Common threads in both of these scenarios:
- The e-mail address used by the scammers was SellersName@mail.com. The seller’s correct e-mail was Seller.Name@mail.com. The period (.) is easily overlooked. This is a common tactic that fraudsters will use to fool the potential victim (in this case the agent).
- E-mail addresses that are similar to, but not the same as, the party it is purporting to be. Be sure to review and compare it letter by letter since underscore (_) and period (.) are easily missed by the eye.
- The e-mail used stilted or incorrect English to ask for a wire to be sent to the phony seller because the seller could not cash the check.
- Sample e-mail: “Thanks for your reply, it is quite unfortunate that we had difficulties cashing the check at our bank, we want you to put a stop on the check and initiate a wire transfer. I have attached a written note along with wire transfer instruction where the funds should be wired to.”
“The attorney has request you put a stop on the check and the check has been shred already since Monday morning due to the fraud notification of a bounced check. Kindly confirm the receipt of the wire instructions and let me know when you will wire the proceeds.”
4. Parties asking for money to be sent by wire or otherwise when a check has already been issued.
5. International or non-local phone numbers.
6. Callers/parties who can’t speak logically about the matter they’re complaining about.
7. The agent asked to have the check returned and was told the check was shredded.
8. When the bad actor presented the wire instructions, the payee did not match the name the agent had in their file.
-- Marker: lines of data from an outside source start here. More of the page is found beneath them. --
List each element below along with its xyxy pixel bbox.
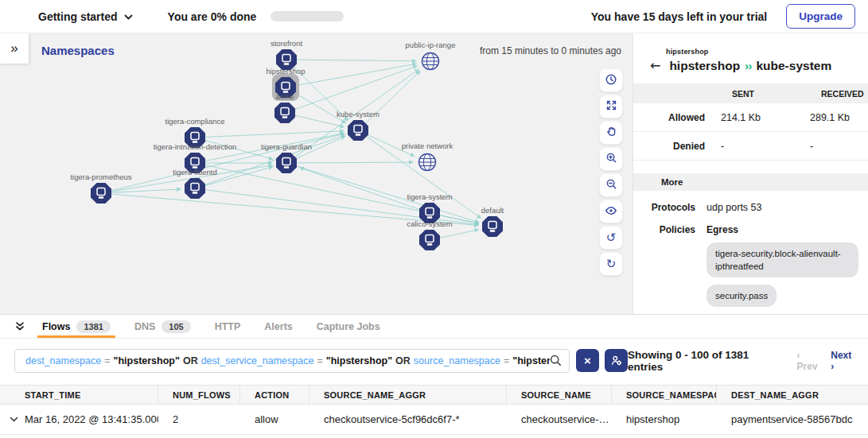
graph-node-acme[interactable] (274, 103, 295, 123)
zoom-in-button[interactable] (599, 147, 623, 171)
row-expand-chevron-icon[interactable] (10, 417, 18, 423)
pan-hand-button[interactable] (599, 121, 623, 145)
undo-button[interactable]: ↺ (599, 226, 623, 250)
getting-started-menu[interactable]: Getting started (38, 10, 133, 23)
policy-pill[interactable]: security.pass (706, 285, 777, 307)
policy-pill-list: tigera-security.block-alienvault-ipthrea… (706, 242, 858, 314)
stats-col-sent: SENT (710, 89, 799, 99)
graph-node-label: public-ip-range (406, 41, 456, 49)
column-header-source_name[interactable]: SOURCE_NAME (507, 386, 612, 404)
upgrade-button[interactable]: Upgrade (786, 4, 855, 29)
details-title-dest: kube-system (756, 59, 831, 72)
query-token-op: = (504, 355, 509, 366)
prev-page-button[interactable]: ‹ Prev (797, 350, 823, 372)
tab-http[interactable]: HTTP (203, 315, 253, 338)
column-header-action[interactable]: ACTION (240, 386, 309, 404)
undo-icon: ↺ (606, 232, 617, 244)
flows-table-header: START_TIMENUM_FLOWSACTIONSOURCE_NAME_AGG… (0, 385, 868, 405)
column-header-source_name_aggr[interactable]: SOURCE_NAME_AGGR (309, 386, 507, 404)
history-icon (605, 73, 617, 88)
refresh-icon: ↻ (606, 258, 617, 270)
graph-node-kube-system[interactable] (348, 120, 368, 141)
history-button[interactable] (599, 68, 623, 92)
zoom-in-icon (605, 152, 617, 166)
graph-title: Namespaces (41, 44, 115, 57)
trial-countdown: You have 15 days left in your trial (591, 10, 767, 23)
graph-node-label: calico-system (407, 219, 453, 228)
tab-flows[interactable]: Flows1381 (30, 315, 123, 338)
top-bar: Getting started You are 0% done You have… (0, 0, 868, 33)
graph-node-label: acme (275, 92, 294, 101)
next-page-button[interactable]: Next › (831, 350, 857, 372)
table-row[interactable]: Mar 16, 2022 @ 13:41:35.0002allowcheckou… (0, 405, 868, 435)
chevron-down-icon (124, 10, 133, 23)
entries-counter: Showing 0 - 100 of 1381 entries (628, 349, 784, 373)
query-token-op: = (104, 355, 110, 366)
details-title: hipstershop››kube-system (669, 59, 831, 73)
graph-node-tigera-guardian[interactable] (276, 153, 297, 173)
namespace-graph[interactable]: storefrontpublic-ip-rangehipstershopacme… (0, 33, 633, 314)
stats-col-received: RECEIVED (799, 89, 868, 99)
zoom-out-icon (605, 178, 617, 192)
graph-node-tigera-prometheus[interactable] (91, 183, 111, 203)
column-header-source_namespace[interactable]: SOURCE_NAMESPACE (612, 386, 717, 404)
expand-sidebar-button[interactable]: » (0, 33, 29, 64)
back-arrow-icon[interactable]: ← (650, 58, 660, 73)
graph-edge[interactable] (286, 162, 413, 163)
graph-edge[interactable] (286, 64, 416, 87)
graph-edge[interactable] (358, 71, 420, 130)
policies-row: Policies Egress tigera-security.block-al… (633, 224, 868, 314)
policy-pill[interactable]: tigera-security.block-alienvault-ipthrea… (706, 242, 858, 277)
tab-dns[interactable]: DNS105 (123, 315, 203, 338)
graph-node-label: private network (402, 141, 453, 150)
more-section-header: More (633, 173, 868, 191)
table-cell: checkoutservice-… (507, 413, 612, 425)
clear-query-button[interactable]: × (576, 349, 599, 372)
table-cell: allow (240, 413, 309, 425)
pan-hand-icon (605, 126, 617, 140)
policies-direction: Egress (706, 224, 858, 235)
column-header-dest_name_aggr[interactable]: DEST_NAME_AGGR (717, 386, 868, 404)
saved-user-filter-button[interactable] (605, 349, 628, 372)
tab-capture-jobs[interactable]: Capture Jobs (305, 315, 392, 338)
column-header-start_time[interactable]: START_TIME (0, 386, 158, 404)
query-token-keyword: OR (395, 355, 411, 366)
graph-edge[interactable] (195, 131, 344, 138)
graph-node-calico-system[interactable] (419, 230, 440, 250)
flows-table-body: Mar 16, 2022 @ 13:41:35.0002allowcheckou… (0, 405, 868, 435)
details-eyebrow: hipstershop (666, 48, 868, 56)
tab-alerts[interactable]: Alerts (252, 315, 304, 338)
cell-value: Mar 16, 2022 @ 13:41:35.000 (25, 413, 158, 425)
graph-node-label: tigera-guardian (261, 142, 312, 151)
table-cell: paymentservice-58567bdc (717, 413, 868, 425)
stats-row-allowed: Allowed 214.1 Kb 289.1 Kb (633, 103, 868, 132)
service-graph-panel: » Namespaces from 15 minutes to 0 minute… (0, 33, 633, 314)
fit-screen-button[interactable] (599, 95, 623, 118)
stats-row-denied: Denied - - (633, 132, 868, 161)
query-token-value: "hipstershop" (326, 355, 392, 366)
column-header-num_flows[interactable]: NUM_FLOWS (158, 386, 240, 404)
table-cell: checkoutservice-5cf96dc6f7-* (309, 413, 507, 425)
graph-node-public-ip-range[interactable] (422, 53, 439, 70)
refresh-button[interactable]: ↻ (599, 252, 623, 276)
query-token-field: source_namespace (414, 355, 500, 366)
flow-query-text: dest_namespace="hipstershop"ORdest_servi… (25, 355, 550, 366)
progress-label: You are 0% done (168, 10, 257, 23)
graph-edge[interactable] (300, 168, 430, 213)
graph-node-private-network[interactable] (419, 154, 436, 171)
protocols-value: udp ports 53 (706, 202, 858, 213)
graph-node-default[interactable] (482, 216, 503, 237)
graph-edge[interactable] (286, 60, 416, 61)
graph-node-tigera-fluentd[interactable] (185, 178, 205, 199)
graph-node-label: tigera-intrusion-detection (154, 142, 237, 151)
stats-label: Denied (633, 141, 710, 152)
stats-sent-value: 214.1 Kb (710, 112, 799, 123)
graph-toolbar: ↺↻ (599, 68, 623, 276)
collapse-panel-icon[interactable] (10, 321, 30, 331)
zoom-out-button[interactable] (599, 173, 623, 197)
flows-panel: Flows1381DNS105HTTPAlertsCapture Jobs de… (0, 314, 868, 435)
graph-node-label: tigera-compliance (165, 117, 225, 126)
flow-query-input[interactable]: dest_namespace="hipstershop"ORdest_servi… (14, 349, 570, 373)
edge-details-panel: hipstershop ← hipstershop››kube-system S… (633, 33, 868, 314)
visibility-eye-button[interactable] (599, 200, 623, 223)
The agent contacted the seller’s attorney by telephone to verify the instructions and was informed that they had never sent an e-mail asking for the funds to be wired.
REMEMBER WHAT WE PREACH IN UNDERWRITING:
Do not assume that just because an e-mail appears to come from an attorney or other party to a transaction that it is legitimate.
Always be skeptical and look for other proof!
If it seems too good to be true, it probably is.
Trust, but verify.
Use your common sense /“spidey sense.”
If you read at all, read it all!
Don’t be afraid to report concerns immediately to your Manager, underwriter, or CFPB Hotline.
Remember that almost no real estate deals are ever lost because of your diligence and cooperation, unless of course, somebody has something to hide!